To address that problem, the report recommends strengthening antitrust enforcement, like increased funding for the agencies. It also recommends new laws, drawing from “the antimonopoly toolkit,” to rein in the companies’ power. The boldest is a call for “structural separation”—prohibiting a dominant firm from competing against other businesses in a market that it controls. There is historical precedent for this: Congress kicked the railroad industry out of the coal business in the 1890s, and barred banks in the 1950s from acquiring companies that might compete against other bank customers. In the case of Big Tech, it might bar Amazon from designing and selling its own products or Google from competing against independent apps on the Android app store. The report notes that structural separation can mean divestiture—forcing a company to sell off certain divisions—but doesn’t have to.

It has become fashionable among a certain set of the tech pundit class to dismiss the antitrust movement on the grounds that “break up Big Tech” is too simplistic.
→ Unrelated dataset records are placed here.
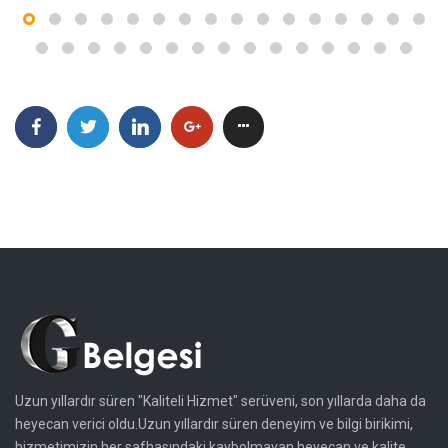
Uzun yıllardır süren "Kaliteli Hizmet" serüveni, son yıllarda daha da
heyecan verici oldu.Uzun yıllardır süren deneyim ve bilgi birikimi,
hizmetimizin her safhasındaki kaybolmayan heyecan ve kalite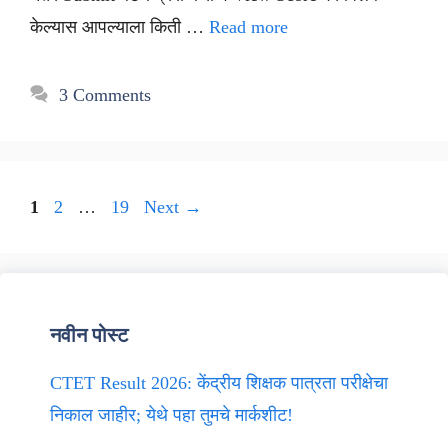
केल्यास आपल्याला किती …
Read more
3 Comments
Page
Page
Page
1
2
…
19
Next
→
नवीन पोस्ट
CTET Result 2026: केंद्रीय शिक्षक पात्रता परीक्षेचा
निकाल जाहीर; येथे पहा तुमचे मार्कशीट!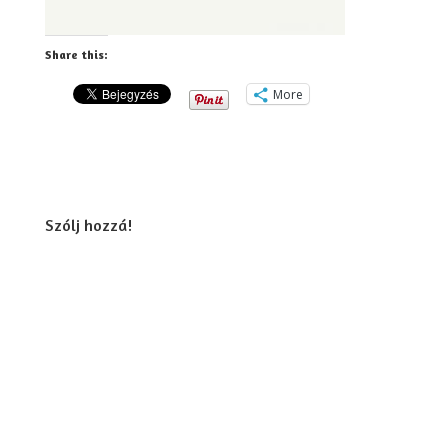
Share this:
More
Szólj hozzá!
In fact, the proposals for addressing the monopoly problem in Silicon Valley have always been more sophisticated than breakups alone. But the House report helps explain why the misconception persists: a great deal of the recommended solutions involve highly technical issues of antitrust doctrine that make no sense to anyone not steeped in the law.

The basic story of antitrust is that, since the late 1970s, the Supreme Court has interpreted the federal antitrust statutes so narrowly that it has become extremely difficult for the government to win a monopolization case or block a merger—which partly explains why enforcement has gotten so scarce. As a result, the report acknowledges that many of the anticompetitive practices it cites by tech firms are probably legal under current law. Much of the meat of the report suggests passing new laws to overrule those Supreme Court decisions.